Collected data
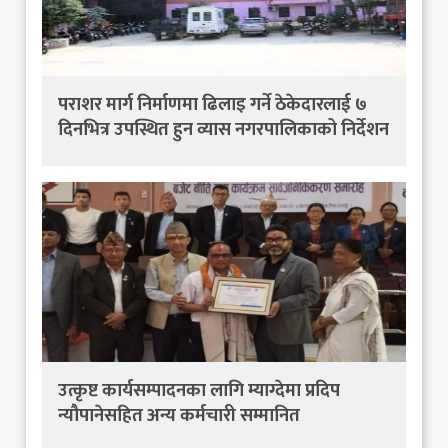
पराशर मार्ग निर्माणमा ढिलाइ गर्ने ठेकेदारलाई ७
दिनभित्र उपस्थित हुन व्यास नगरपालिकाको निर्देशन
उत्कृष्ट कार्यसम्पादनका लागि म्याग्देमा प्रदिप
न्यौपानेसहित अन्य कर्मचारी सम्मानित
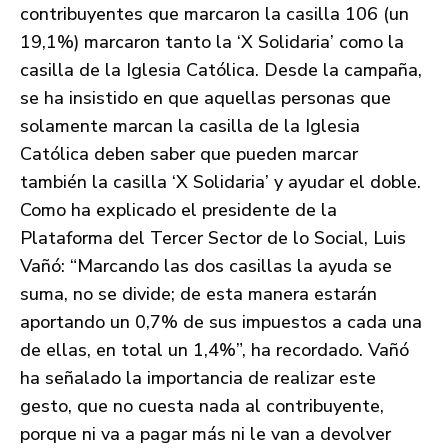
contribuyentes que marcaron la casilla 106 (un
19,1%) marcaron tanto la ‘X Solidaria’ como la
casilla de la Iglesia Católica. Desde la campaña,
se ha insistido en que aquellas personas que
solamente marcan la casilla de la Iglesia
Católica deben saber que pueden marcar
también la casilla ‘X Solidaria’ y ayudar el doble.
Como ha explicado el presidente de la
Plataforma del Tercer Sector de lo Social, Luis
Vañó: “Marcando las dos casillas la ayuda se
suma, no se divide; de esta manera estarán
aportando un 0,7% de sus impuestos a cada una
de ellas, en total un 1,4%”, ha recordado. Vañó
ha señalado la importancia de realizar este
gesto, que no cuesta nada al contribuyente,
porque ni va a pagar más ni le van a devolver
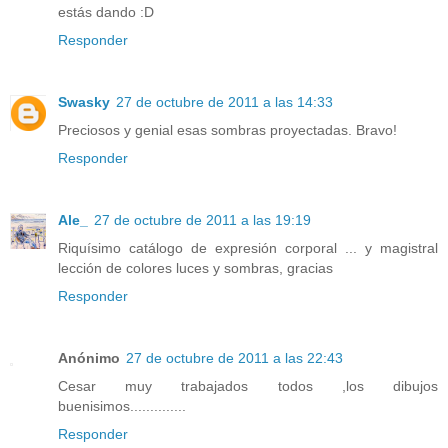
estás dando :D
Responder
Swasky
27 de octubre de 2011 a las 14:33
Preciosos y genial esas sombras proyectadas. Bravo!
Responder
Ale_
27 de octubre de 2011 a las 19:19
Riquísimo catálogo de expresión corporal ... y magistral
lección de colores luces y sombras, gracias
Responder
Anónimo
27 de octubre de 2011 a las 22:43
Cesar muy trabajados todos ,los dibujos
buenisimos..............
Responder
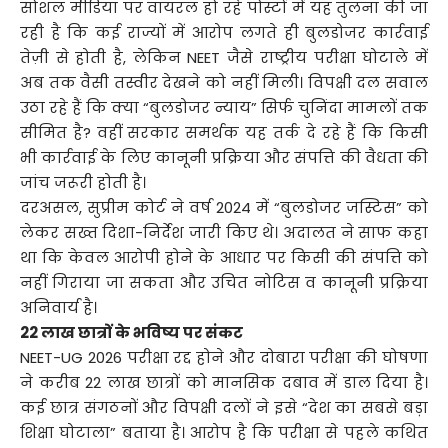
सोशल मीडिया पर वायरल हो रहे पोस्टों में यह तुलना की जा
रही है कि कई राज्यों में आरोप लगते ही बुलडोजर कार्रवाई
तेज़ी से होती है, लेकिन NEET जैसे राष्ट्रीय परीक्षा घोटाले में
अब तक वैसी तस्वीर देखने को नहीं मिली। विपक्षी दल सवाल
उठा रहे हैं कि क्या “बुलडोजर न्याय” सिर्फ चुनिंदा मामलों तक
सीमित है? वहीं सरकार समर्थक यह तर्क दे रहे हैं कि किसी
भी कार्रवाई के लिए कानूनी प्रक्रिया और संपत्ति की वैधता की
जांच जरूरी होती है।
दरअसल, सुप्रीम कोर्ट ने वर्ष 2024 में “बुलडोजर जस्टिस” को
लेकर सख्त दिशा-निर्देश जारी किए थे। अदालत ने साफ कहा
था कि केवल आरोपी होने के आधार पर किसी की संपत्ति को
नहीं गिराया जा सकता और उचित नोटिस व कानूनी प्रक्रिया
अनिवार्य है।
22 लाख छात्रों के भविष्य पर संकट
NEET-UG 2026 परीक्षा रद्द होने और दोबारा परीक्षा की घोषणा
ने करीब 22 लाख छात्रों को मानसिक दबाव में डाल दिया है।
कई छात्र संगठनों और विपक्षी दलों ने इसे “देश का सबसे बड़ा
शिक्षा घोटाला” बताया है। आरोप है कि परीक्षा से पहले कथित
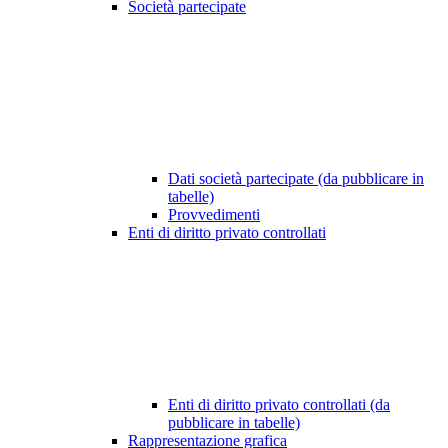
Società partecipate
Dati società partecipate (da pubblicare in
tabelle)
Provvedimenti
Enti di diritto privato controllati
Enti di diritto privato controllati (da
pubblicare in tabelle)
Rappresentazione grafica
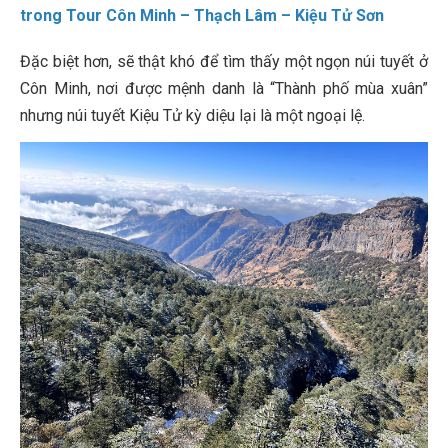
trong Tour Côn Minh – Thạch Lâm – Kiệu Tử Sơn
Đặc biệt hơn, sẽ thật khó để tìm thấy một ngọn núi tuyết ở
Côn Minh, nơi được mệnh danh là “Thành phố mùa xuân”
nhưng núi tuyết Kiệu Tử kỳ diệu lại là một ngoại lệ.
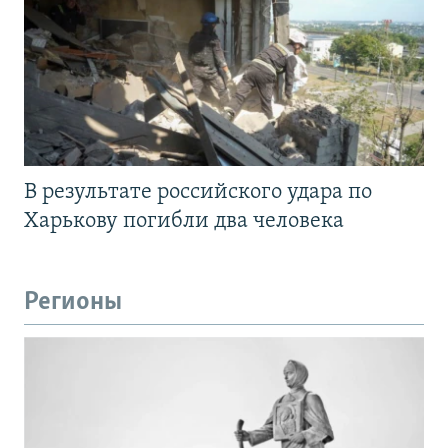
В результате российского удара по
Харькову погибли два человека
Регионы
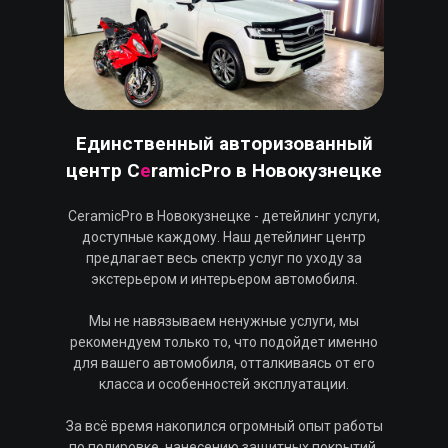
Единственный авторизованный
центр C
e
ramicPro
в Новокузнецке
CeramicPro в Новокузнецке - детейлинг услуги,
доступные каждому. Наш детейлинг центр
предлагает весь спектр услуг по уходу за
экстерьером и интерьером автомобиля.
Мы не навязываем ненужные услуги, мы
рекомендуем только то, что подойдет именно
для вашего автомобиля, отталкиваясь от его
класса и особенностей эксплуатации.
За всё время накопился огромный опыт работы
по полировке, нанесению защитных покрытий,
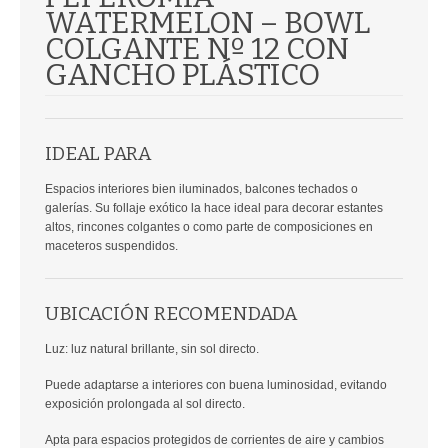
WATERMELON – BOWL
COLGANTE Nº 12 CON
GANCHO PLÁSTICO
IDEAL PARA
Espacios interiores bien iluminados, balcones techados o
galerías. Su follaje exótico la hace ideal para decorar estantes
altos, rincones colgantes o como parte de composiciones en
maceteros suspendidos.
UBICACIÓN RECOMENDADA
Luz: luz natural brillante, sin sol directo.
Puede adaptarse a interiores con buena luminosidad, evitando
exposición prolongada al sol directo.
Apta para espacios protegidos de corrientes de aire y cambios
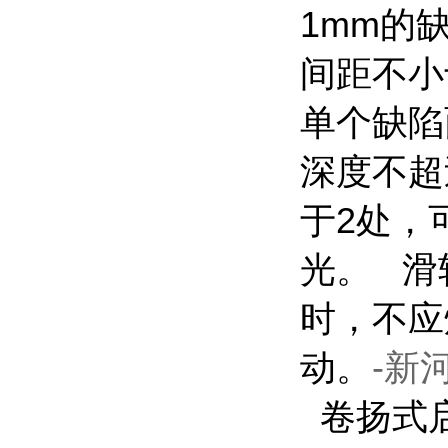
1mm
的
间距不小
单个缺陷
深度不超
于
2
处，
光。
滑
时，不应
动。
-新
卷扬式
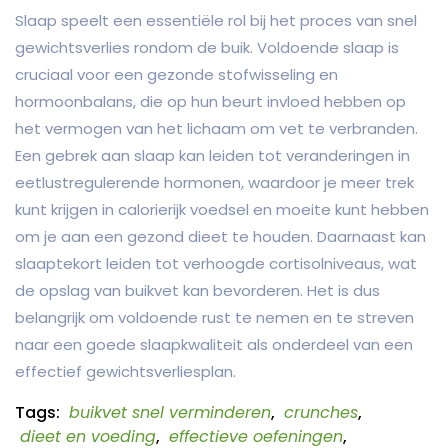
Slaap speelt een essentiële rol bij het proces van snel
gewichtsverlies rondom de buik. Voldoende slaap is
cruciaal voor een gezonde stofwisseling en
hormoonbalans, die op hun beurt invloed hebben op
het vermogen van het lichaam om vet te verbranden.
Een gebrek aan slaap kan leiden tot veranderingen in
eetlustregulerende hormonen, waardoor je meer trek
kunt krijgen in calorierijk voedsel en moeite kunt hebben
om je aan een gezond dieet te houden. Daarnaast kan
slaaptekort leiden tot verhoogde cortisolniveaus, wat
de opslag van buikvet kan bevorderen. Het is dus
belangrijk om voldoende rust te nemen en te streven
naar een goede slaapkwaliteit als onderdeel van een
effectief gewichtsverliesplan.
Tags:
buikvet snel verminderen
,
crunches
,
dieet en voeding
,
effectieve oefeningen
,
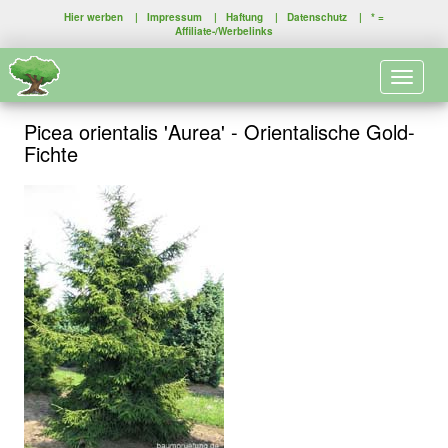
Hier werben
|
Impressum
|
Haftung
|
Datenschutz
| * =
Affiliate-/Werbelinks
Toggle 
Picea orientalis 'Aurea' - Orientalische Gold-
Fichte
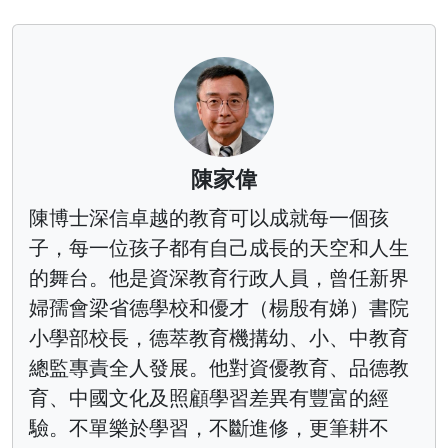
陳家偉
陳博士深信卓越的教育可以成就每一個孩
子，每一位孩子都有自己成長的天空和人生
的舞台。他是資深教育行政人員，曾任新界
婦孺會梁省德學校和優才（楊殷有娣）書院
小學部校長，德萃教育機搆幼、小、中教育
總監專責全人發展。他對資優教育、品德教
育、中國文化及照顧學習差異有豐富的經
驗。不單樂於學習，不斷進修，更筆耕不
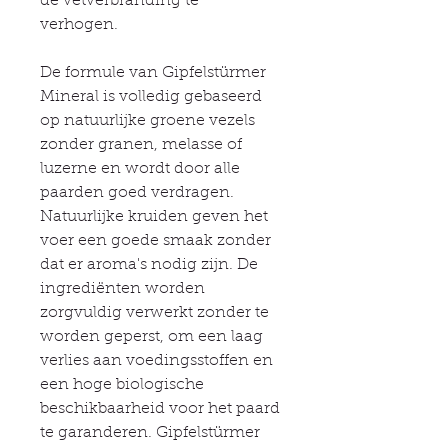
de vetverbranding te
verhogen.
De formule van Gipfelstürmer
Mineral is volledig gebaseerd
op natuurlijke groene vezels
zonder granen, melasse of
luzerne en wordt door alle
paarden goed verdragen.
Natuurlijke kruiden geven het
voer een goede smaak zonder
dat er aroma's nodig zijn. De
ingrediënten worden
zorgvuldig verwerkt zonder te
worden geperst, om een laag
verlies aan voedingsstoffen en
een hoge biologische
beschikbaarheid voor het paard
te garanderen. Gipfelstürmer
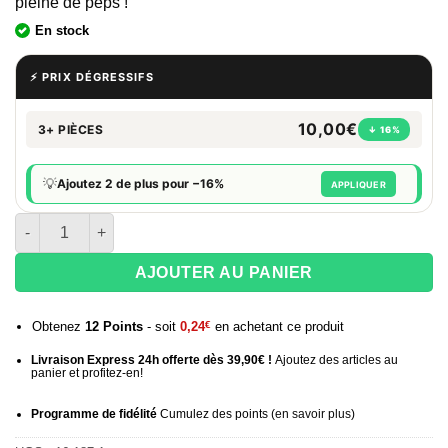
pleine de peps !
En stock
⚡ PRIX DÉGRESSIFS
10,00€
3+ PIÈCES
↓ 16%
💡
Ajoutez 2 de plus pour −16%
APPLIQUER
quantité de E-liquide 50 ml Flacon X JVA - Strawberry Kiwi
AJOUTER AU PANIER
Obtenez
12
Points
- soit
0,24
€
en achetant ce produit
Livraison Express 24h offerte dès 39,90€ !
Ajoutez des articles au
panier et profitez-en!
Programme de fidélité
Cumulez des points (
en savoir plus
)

Exercise: I'd like the records above given again exactly, please, without the pictures.

Answer space:
पराशर मार्ग निर्माणमा ढिलाइ गर्ने ठेकेदारलाई ७
दिनभित्र उपस्थित हुन व्यास नगरपालिकाको निर्देशन
उत्कृष्ट कार्यसम्पादनका लागि म्याग्देमा प्रदिप
न्यौपानेसहित अन्य कर्मचारी सम्मानित
contribuyentes que marcaron la casilla 106 (un
19,1%) marcaron tanto la ‘X Solidaria’ como la
casilla de la Iglesia Católica. Desde la campaña,
se ha insistido en que aquellas personas que
solamente marcan la casilla de la Iglesia
Católica deben saber que pueden marcar
también la casilla ‘X Solidaria’ y ayudar el doble.
Como ha explicado el presidente de la
Plataforma del Tercer Sector de lo Social, Luis
Vañó: “Marcando las dos casillas la ayuda se
suma, no se divide; de esta manera estarán
aportando un 0,7% de sus impuestos a cada una
de ellas, en total un 1,4%”, ha recordado. Vañó
ha señalado la importancia de realizar este
gesto, que no cuesta nada al contribuyente,
porque ni va a pagar más ni le van a devolver
estás dando :D
Responder
Swasky
27 de octubre de 2011 a las 14:33
Preciosos y genial esas sombras proyectadas. Bravo!
Responder
Ale_
27 de octubre de 2011 a las 19:19
Riquísimo catálogo de expresión corporal ... y magistral
lección de colores luces y sombras, gracias
Responder
Anónimo
27 de octubre de 2011 a las 22:43
Cesar muy trabajados todos ,los dibujos
buenisimos..............
Responder
सोशल मीडिया पर वायरल हो रहे पोस्टों में यह तुलना की जा
रही है कि कई राज्यों में आरोप लगते ही बुलडोजर कार्रवाई
तेज़ी से होती है, लेकिन NEET जैसे राष्ट्रीय परीक्षा घोटाले में
अब तक वैसी तस्वीर देखने को नहीं मिली। विपक्षी दल सवाल
उठा रहे हैं कि क्या “बुलडोजर न्याय” सिर्फ चुनिंदा मामलों तक
सीमित है? वहीं सरकार समर्थक यह तर्क दे रहे हैं कि किसी
भी कार्रवाई के लिए कानूनी प्रक्रिया और संपत्ति की वैधता की
जांच जरूरी होती है।
दरअसल, सुप्रीम कोर्ट ने वर्ष 2024 में “बुलडोजर जस्टिस” को
लेकर सख्त दिशा-निर्देश जारी किए थे। अदालत ने साफ कहा
था कि केवल आरोपी होने के आधार पर किसी की संपत्ति को
नहीं गिराया जा सकता और उचित नोटिस व कानूनी प्रक्रिया
अनिवार्य है।
22 लाख छात्रों के भविष्य पर संकट
NEET-UG 2026 परीक्षा रद्द होने और दोबारा परीक्षा की घोषणा
ने करीब 22 लाख छात्रों को मानसिक दबाव में डाल दिया है।
कई छात्र संगठनों और विपक्षी दलों ने इसे “देश का सबसे बड़ा
शिक्षा घोटाला” बताया है। आरोप है कि परीक्षा से पहले कथित
Società partecipate
Dati società partecipate (da pubblicare in
tabelle)
Provvedimenti
Enti di diritto privato controllati
Enti di diritto privato controllati (da
pubblicare in tabelle)
Rappresentazione grafica
trong Tour Côn Minh – Thạch Lâm – Kiệu Tử Sơn
Đặc biệt hơn, sẽ thật khó để tìm thấy một ngọn núi tuyết ở
Côn Minh, nơi được mệnh danh là “Thành phố mùa xuân”
nhưng núi tuyết Kiệu Tử kỳ diệu lại là một ngoại lệ.
В результате российского удара по
Харькову погибли два человека
Регионы
Единственный авторизованный
центр C
e
ramicPro
в Новокузнецке
CeramicPro в Новокузнецке - детейлинг услуги,
доступные каждому. Наш детейлинг центр
предлагает весь спектр услуг по уходу за
экстерьером и интерьером автомобиля.
Мы не навязываем ненужные услуги, мы
рекомендуем только то, что подойдет именно
для вашего автомобиля, отталкиваясь от его
класса и особенностей эксплуатации.
За всё время накопился огромный опыт работы
по полировке, нанесению защитных покрытий,
WATERMELON – BOWL
COLGANTE Nº 12 CON
GANCHO PLÁSTICO
IDEAL PARA
Espacios interiores bien iluminados, balcones techados o
galerías. Su follaje exótico la hace ideal para decorar estantes
altos, rincones colgantes o como parte de composiciones en
maceteros suspendidos.
UBICACIÓN RECOMENDADA
Luz: luz natural brillante, sin sol directo.
Puede adaptarse a interiores con buena luminosidad, evitando
exposición prolongada al sol directo.
Apta para espacios protegidos de corrientes de aire y cambios
1mm
的
间距不小
单个缺陷
深度不超
于
2
处，
光。
滑
时，不应
动。
-新
卷扬式
Slaap speelt een essentiële rol bij het proces van snel
gewichtsverlies rondom de buik. Voldoende slaap is
cruciaal voor een gezonde stofwisseling en
hormoonbalans, die op hun beurt invloed hebben op
het vermogen van het lichaam om vet te verbranden.
Een gebrek aan slaap kan leiden tot veranderingen in
eetlustregulerende hormonen, waardoor je meer trek
kunt krijgen in calorierijk voedsel en moeite kunt hebben
om je aan een gezond dieet te houden. Daarnaast kan
slaaptekort leiden tot verhoogde cortisolniveaus, wat
de opslag van buikvet kan bevorderen. Het is dus
belangrijk om voldoende rust te nemen en te streven
naar een goede slaapkwaliteit als onderdeel van een
effectief gewichtsverliesplan.
Tags:
buikvet snel verminderen
,
crunches
,
dieet en voeding
,
effectieve oefeningen
,
Hier werben
|
Impressum
|
Haftung
|
Datenschutz
| * =
Affiliate-/Werbelinks
Toggle 
Picea orientalis 'Aurea' - Orientalische Gold-
Fichte
陳家偉
陳博士深信卓越的教育可以成就每一個孩
子，每一位孩子都有自己成長的天空和人生
的舞台。他是資深教育行政人員，曾任新界
婦孺會梁省德學校和優才（楊殷有娣）書院
小學部校長，德萃教育機搆幼、小、中教育
總監專責全人發展。他對資優教育、品德教
育、中國文化及照顧學習差異有豐富的經
驗。不單樂於學習，不斷進修，更筆耕不
de vetverbranding te
verhogen.
De formule van Gipfelstürmer
Mineral is volledig gebaseerd
op natuurlijke groene vezels
zonder granen, melasse of
luzerne en wordt door alle
paarden goed verdragen.
Natuurlijke kruiden geven het
voer een goede smaak zonder
dat er aroma's nodig zijn. De
ingrediënten worden
zorgvuldig verwerkt zonder te
worden geperst, om een laag
verlies aan voedingsstoffen en
een hoge biologische
beschikbaarheid voor het paard
te garanderen. Gipfelstürmer
pleine de peps !
En stock
⚡ PRIX DÉGRESSIFS
10,00€
3+ PIÈCES
↓ 16%
💡
Ajoutez 2 de plus pour −16%
APPLIQUER
quantité de E-liquide 50 ml Flacon X JVA - Strawberry Kiwi
AJOUTER AU PANIER
Obtenez
12
Points
- soit
0,24
€
en achetant ce produit
Livraison Express 24h offerte dès 39,90€ !
Ajoutez des articles au
panier et profitez-en!
Programme de fidélité
Cumulez des points (
en savoir plus
)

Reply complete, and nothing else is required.